There are many creations and norms in our modern world designed to grab our attention, nudge us into action (or reaction as the actual case may be) or convince us we are not enough just as we are in this moment. Each of these unnecessary intrusions creates noise, whether it is a literally ‘ping’ as we are trying to focus, or a distraction infused into our mind that we should be doing something else, living differently, pursuing something we don’t currently have. This is where you get to design your life. Sure you need to go to work, stay informed, pay your bills and take care of your health. There are necessities, but I would encourage you to reflect on what is a genuine necessity. I have been doing some reflection on this lately and try to do it regularly as life moves along to make sure I am not accepting something as ‘normal’ that is actually a learned behavior of blind acceptance of what is told is best, but is not actually best for me – either ever or no longer.
Perhaps that is the simple task we can all tend to from time to time, especially if we feel discontent. What is working to bring you moments of calm and when do you feel removed from this feeling? Sometimes, as I mentioned above, we feel challenged or uncomfortable or even fearful and in certain cases, such feelings are actually helpful, a GPS of sorts, to bring our attention to something that needs to be addressed, explored, learned. But in other instances, if it is a regular occurrence of discontent when we are engaged with or are surrounded by the same stimuli, it is wise to explore why we keep putting ourselves in such situations or living in such a way if that is what it welcomes into our days.

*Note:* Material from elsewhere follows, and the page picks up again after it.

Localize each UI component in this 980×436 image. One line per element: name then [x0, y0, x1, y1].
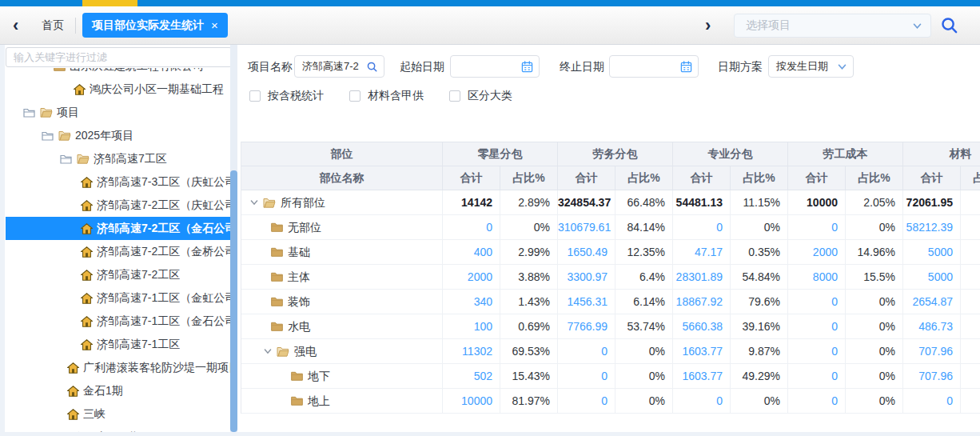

For me, wandering in Mother Nature, relaxing at home, giving myself time to write, practicing my French language skills (as I review on my own this summer before classes begin in the fall), cooking, gardening, writing some more, creating projects for TSLL, time just being with my dogs – wholly giving them my attention, small, intimate meals enjoyed with one or two people, this is a life I love living whether on the workday or the weekend, and I am grateful to have fully given myself permission to extinguish any shame about loving such a life. Such a life has given me a priceless peace, knowledge and awareness about my true self that is near difficult to unearth when living noisily. So it will be a quiet life for me and thankful to live such a life I am.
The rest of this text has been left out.